MILWAUKEE — A virtual classroom full of students overheard the death of a Milwaukee pastor who was gunned down by her brother as a 9-year-old girl attended class in the home, police said.
Mario Stokes, 45, is charged with first-degree reckless homicide in the death of 52-year-old Michelle Blackmon. Stokes is also charged with illegal possession of a firearm, according to Milwaukee County court records.
He is being held without bail in the Milwaukee County Jail. A judge last week ordered a forensic evaluation of Stokes after his attorney said there was reason to believe he was not competent to proceed with the case.
NBC News reported that police and the county medical examiner said Blackmon was shot multiple times in the face the morning of Sept. 11 in the kitchen of her home in the 6800 block of West Silver Spring Drive.
“A school-age child residing at the residence was active in an online classroom when the incident occurred,” according to a report by the medical examiner.
Milwaukee Public Schools spokesman Earl Arms confirmed that the girl is a student in the district.
“It was one of our MPS students that had a shooting happen while they were on the (remote) classroom, and everyone could hear it,” Arms told NBC News.
The girl’s teacher called 911 and sent police to the address she had on file for the girl, whose relationship to Blackmon has not been made public. Officers who went to Blackmon’s home found her dead of two gunshot wounds.
According to WTMJ in Milwaukee, Blackmon’s body was found seated against the stove.
“I’m on my way to the police to turn myself in,” Stokes told the woman, according to a criminal complaint.
Stokes walked to a police precinct two blocks away and went to the front desk, where he “informed (an officer) that his sister no longer existed, that he did it and that he used a .380,” the complaint says.

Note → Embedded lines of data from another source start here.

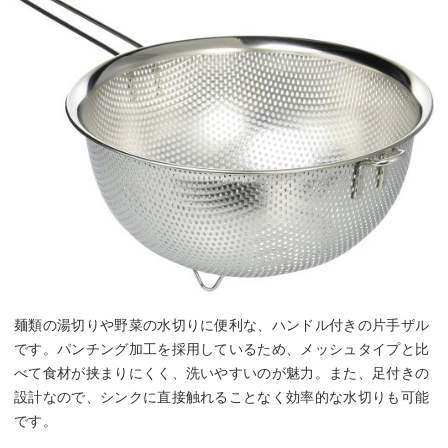
麺類の湯切りや野菜の水切りに便利な、ハンドル付きの片手ザル
です。パンチング加工を採用しているため、メッシュタイプと比
べて食材が挟まりにくく、洗いやすいのが魅力。また、足付きの
設計なので、シンクに直接触れることなく効率的な水切りも可能
です。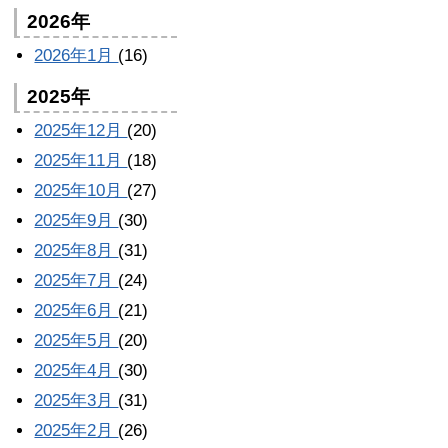
2026年
2026年1月
(16)
2025年
2025年12月
(20)
2025年11月
(18)
2025年10月
(27)
2025年9月
(30)
2025年8月
(31)
2025年7月
(24)
2025年6月
(21)
2025年5月
(20)
2025年4月
(30)
2025年3月
(31)
2025年2月
(26)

A .380 Smith & Wesson handgun with multiple spent shell casings was found in Blackmon’s kitchen.
Stokes' surviving sister told police he and Blackmon had argued the night before the shooting and Blackmon told Stokes “he would have to leave the house the next day,” the criminal complaint says.
Stokes' firearms charge stems from a 2014 ruling in which Stokes was found guilty but not guilty due to mental disease or defect in a previous gun case, online court records show. He was released from jail, with conditions, but his freedom was revoked in August 2018 after he violated the terms of his release.
Stokes was committed to a psychiatric facility, from which he was released in May 2019, according to the records.
Blackmon is at least the second person whose killing was witnessed by students in a virtual classroom. Maribel Rosado Morales, 32, of Indiantown, Florida, was shot and killed Aug. 11 as her 10-year-old daughter participated in a Zoom call with her classmates.